Scan the entries for "волосся". Every line that holds it is to be copied.

__Stored records__
= = = = = = =
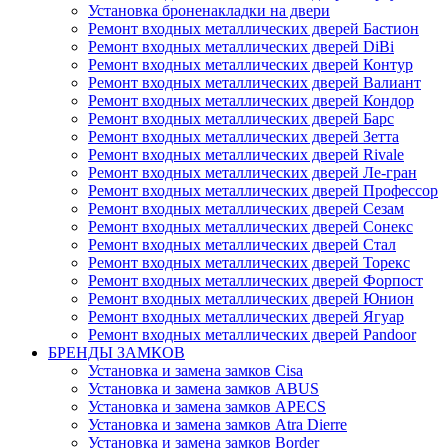
Установка броненакладки на двери
Ремонт входных металлических дверей Бастион
Ремонт входных металлических дверей DiBi
Ремонт входных металлических дверей Контур
Ремонт входных металлических дверей Валиант
Ремонт входных металлических дверей Кондор
Ремонт входных металлических дверей Барс
Ремонт входных металлических дверей Зетта
Ремонт входных металлических дверей Rivale
Ремонт входных металлических дверей Ле-гран
Ремонт входных металлических дверей Профессор
Ремонт входных металлических дверей Сезам
Ремонт входных металлических дверей Сонекс
Ремонт входных металлических дверей Стал
Ремонт входных металлических дверей Торекс
Ремонт входных металлических дверей Форпост
Ремонт входных металлических дверей Юнион
Ремонт входных металлических дверей Ягуар
Ремонт входных металлических дверей Pandoor
БРЕНДЫ ЗАМКОВ
Установка и замена замков Cisa
Установка и замена замков ABUS
Установка и замена замков APECS
Установка и замена замков Atra Dierre
Установка и замена замков Border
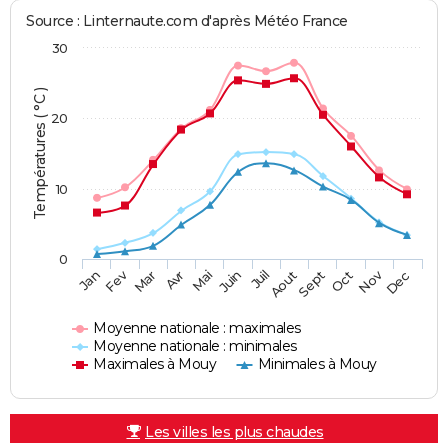
Source : Linternaute.com d'après Météo France
30
Températures ( °C )
20
10
0
Fev
Nov
Jan
Mar
Avr
Mai
Juin
Juil
Aout
Sept
Oct
Dec
Moyenne nationale : maximales
Moyenne nationale : minimales
Maximales à Mouy
Minimales à Mouy
Les villes les plus chaudes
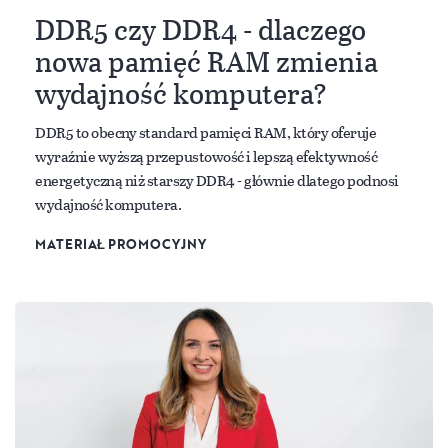
DDR5 czy DDR4 - dlaczego
nowa pamięć RAM zmienia
wydajność komputera?
DDR5 to obecny standard pamięci RAM, który oferuje
wyraźnie wyższą przepustowość i lepszą efektywność
energetyczną niż starszy DDR4 - głównie dlatego podnosi
wydajność komputera.
MATERIAŁ PROMOCYJNY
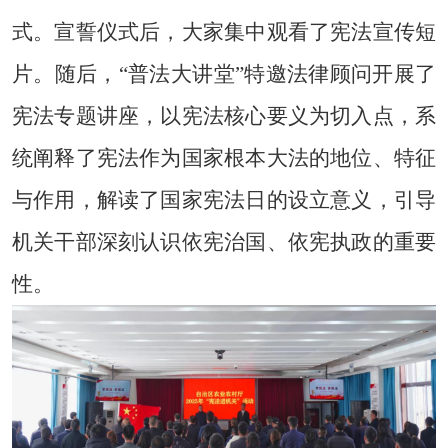
式。
宣誓仪式后，大家集中观看了宪法宣传短
片。随后，
“普法大讲堂”特邀法律顾问开展了
宪法专题讲座，
以宪法核心要义为切入点，系
统阐释了宪法作为国家根本大法的地位、特征
与作用，解读了国家宪法日的设立意义，引导
机关干部深刻认识依宪治国、依宪执政的重要
性。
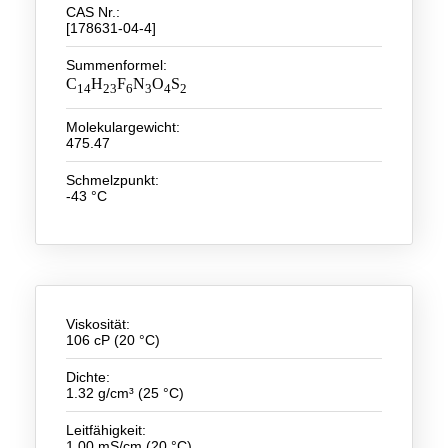
CAS Nr.:
[178631-04-4]
Neue Produkte
Summenformel:
Produkthighlights
C
H
F
N
O
S
14
23
6
3
4
2
Technologie
Molekulargewicht:
475.47
Ionische Flüssigkeiten
Schmelzpunkt:
Funktionsfluide & Additive
-43 °C
Elektrolyte
Lösungsmittel
Reagenzien für die Analytik
Viskosität:
106 cP (20 °C)
Toxizität von ionischen Flüssigkeiten
Dichte:
Über Uns
1.32 g/cm³ (25 °C)
Unternehmen
Leitfähigkeit:
1.00 mS/cm (20 °C)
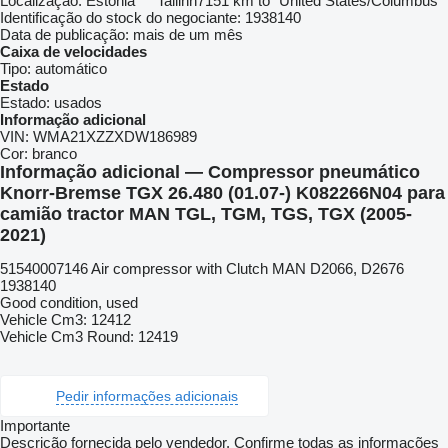
Localização:
Estónia
Tallinn
7151 km to "United States/Columbus"
Identificação do stock do negociante:
1938140
Data de publicação:
mais de um mês
Caixa de velocidades
Tipo:
automático
Estado
Estado:
usados
Informação adicional
VIN:
WMA21XZZXDW186989
Cor:
branco
Informação adicional — Compressor pneumático
Knorr-Bremse TGX 26.480 (01.07-) K082266N04 para
camião tractor MAN TGL, TGM, TGS, TGX (2005-
2021)
51540007146 Air compressor with Clutch MAN D2066, D2676
1938140
Good condition, used
Vehicle Cm3: 12412
Vehicle Cm3 Round: 12419
Pedir informações adicionais
Importante
Descrição fornecida pelo vendedor. Confirme todas as informações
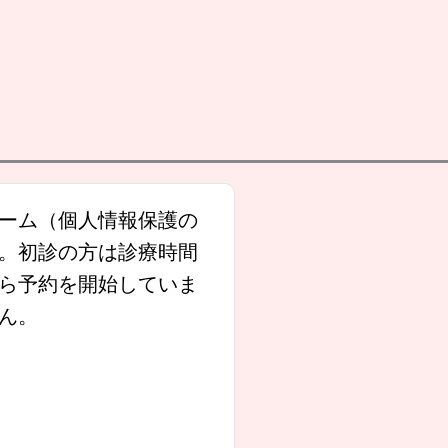
ーム（個人情報保護の
。初診の方は診療時間
ら予約を開始していま
ん。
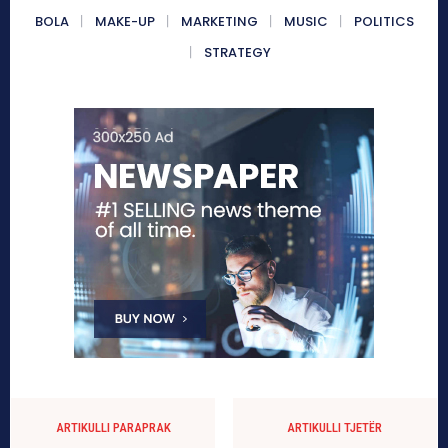
BOLA
MAKE-UP
MARKETING
MUSIC
POLITICS
STRATEGY
ARTIKULLI PARAPRAK
ARTIKULLI TJETËR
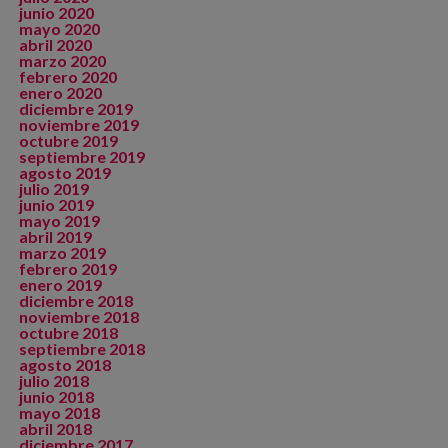
junio 2020
mayo 2020
abril 2020
marzo 2020
febrero 2020
enero 2020
diciembre 2019
noviembre 2019
octubre 2019
septiembre 2019
agosto 2019
julio 2019
junio 2019
mayo 2019
abril 2019
marzo 2019
febrero 2019
enero 2019
diciembre 2018
noviembre 2018
octubre 2018
septiembre 2018
agosto 2018
julio 2018
junio 2018
mayo 2018
abril 2018
diciembre 2017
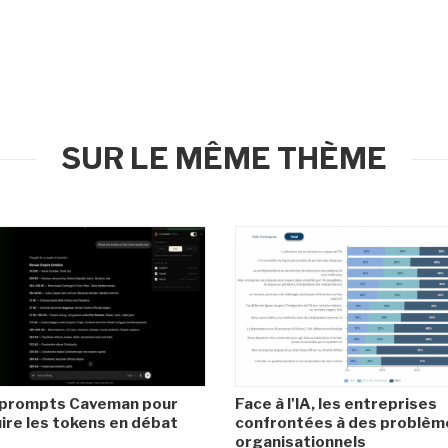
SUR LE MÊME THÈME
 prompts Caveman pour
Face à l'IA, les entreprises
ire les tokens en débat
confrontées à des problèm
organisationnels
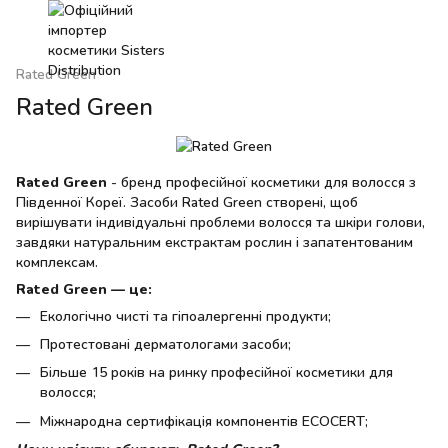
Rated Green
Rated Green
Rated Green
- бренд професійної косметики для волосся з
Південної Кореї. Засоби Rated Green створені, щоб
вирішувати індивідуальні проблеми волосся та шкіри голови,
завдяки натуральним екстрактам рослин і запатентованим
комплексам.
Rated Green — це:
Екологічно чисті та гіпоалергенні продукти;
Протестовані дерматологами засоби;
Більше 15 років на ринку професійної косметики для
волосся;
Міжнародна сертифікація компонентів ECOCERT;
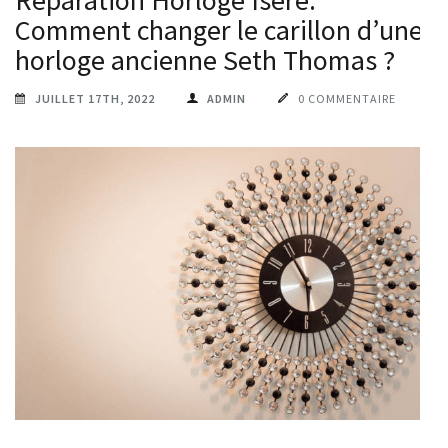
Réparation Horloge Isère:
Comment changer le carillon d’une
horloge ancienne Seth Thomas ?
JUILLET 17TH, 2022
ADMIN
0 COMMENTAIRE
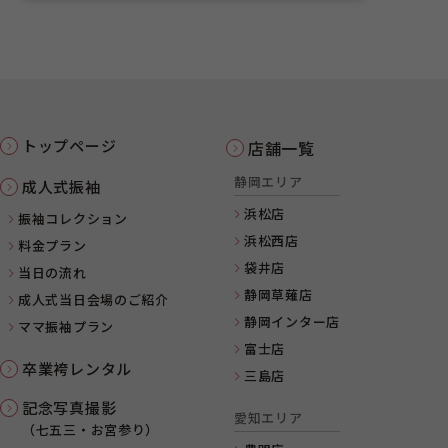
トップページ
店舗一覧
静岡エリア
成人式振袖
浜松店
振袖コレクション
浜松西店
料金プラン
袋井店
当日の流れ
静岡草薙店
成人式当日会場のご紹介
静岡インター店
ママ振袖プラン
富士店
卒業袴レンタル
三島店
記念写真撮影
愛知エリア
（七五三・お宮参り）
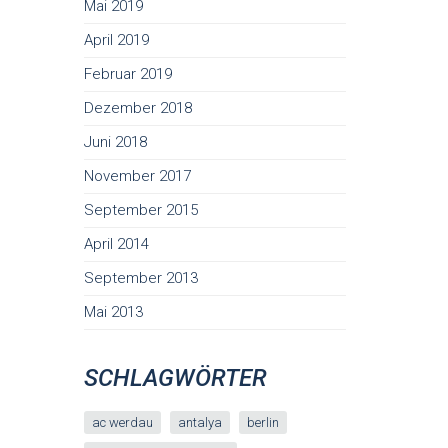
Mai 2019
April 2019
Februar 2019
Dezember 2018
Juni 2018
November 2017
September 2015
April 2014
September 2013
Mai 2013
SCHLAGWÖRTER
ac werdau
antalya
berlin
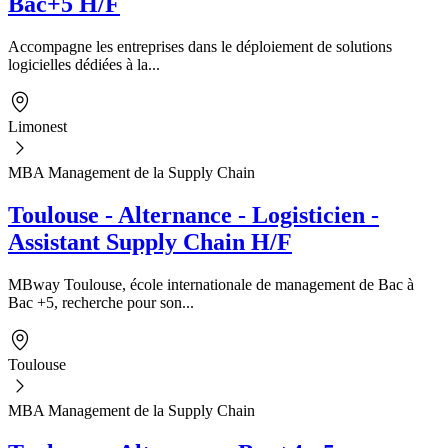
Bac+5 H/F
Accompagne les entreprises dans le déploiement de solutions
logicielles dédiées à la...
Limonest
MBA Management de la Supply Chain
Toulouse - Alternance - Logisticien -
Assistant Supply Chain H/F
MBway Toulouse, école internationale de management de Bac à
Bac +5, recherche pour son...
Toulouse
MBA Management de la Supply Chain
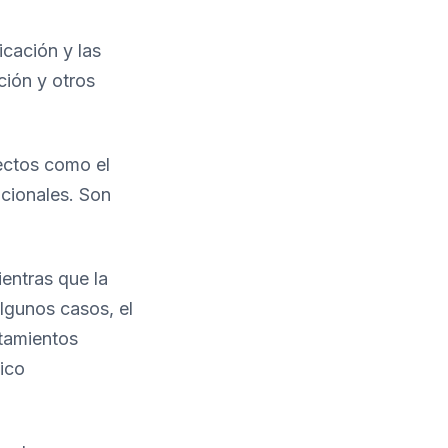
icación y las
ción y otros
ectos como el
cionales. Son
entras que la
algunos casos, el
atamientos
ico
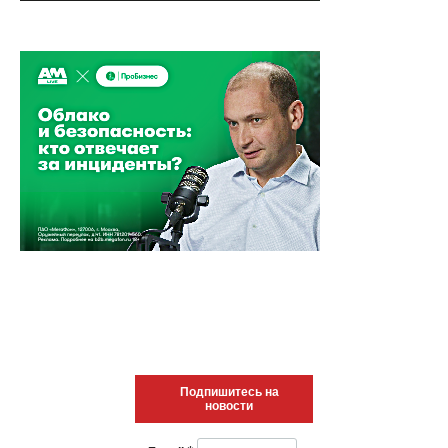
Подпишитесь на
новости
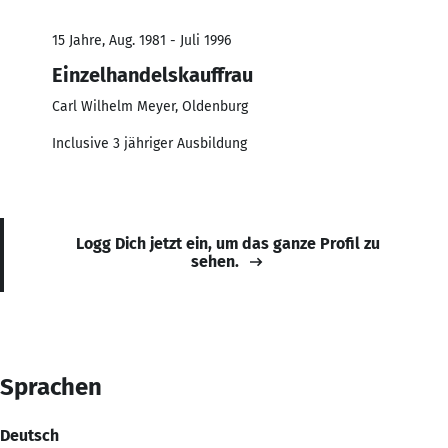
15 Jahre, Aug. 1981 - Juli 1996
Einzelhandelskauffrau
Carl Wilhelm Meyer, Oldenburg
Inclusive 3 jähriger Ausbildung
Logg Dich jetzt ein, um das ganze Profil zu
sehen.
Sprachen
Deutsch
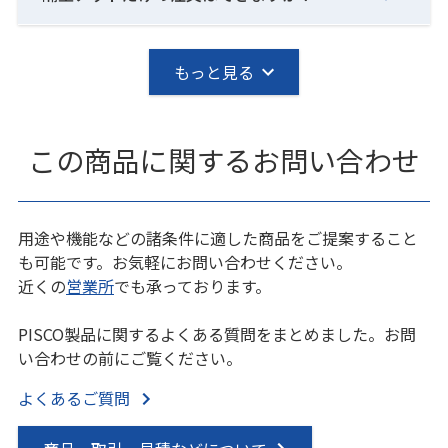
もっと見る
この商品に関するお問い合わせ
用途や機能などの諸条件に適した商品をご提案すること
も可能です。お気軽にお問い合わせください。
近くの
営業所
でも承っております。
PISCO製品に関するよくある質問をまとめました。お問
い合わせの前にご覧ください。
よくあるご質問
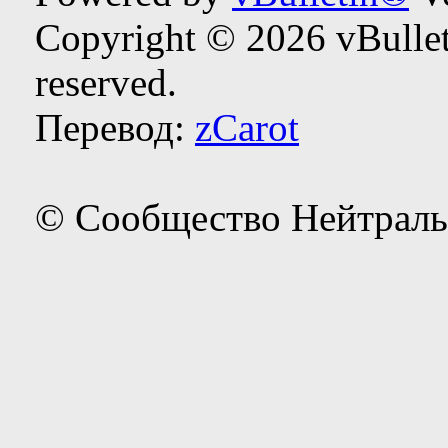
Copyright © 2026 vBulleti
reserved.
Перевод:
zCarot
© Сообщество Нейтраль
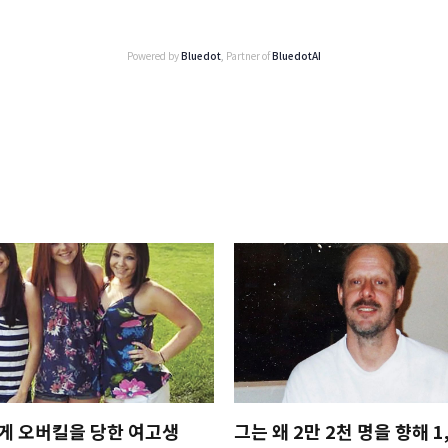
Powered by
Bluedot
, Partner of
BluedotAI
게 오버킬을 당한 여고생
그는 왜 2만 2천 명을 향해 1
= = = = = = =
__Result of this task__
- бренд професійної косметики для волосся з
вирішувати індивідуальні проблеми волосся та шкіри голови,
волосся;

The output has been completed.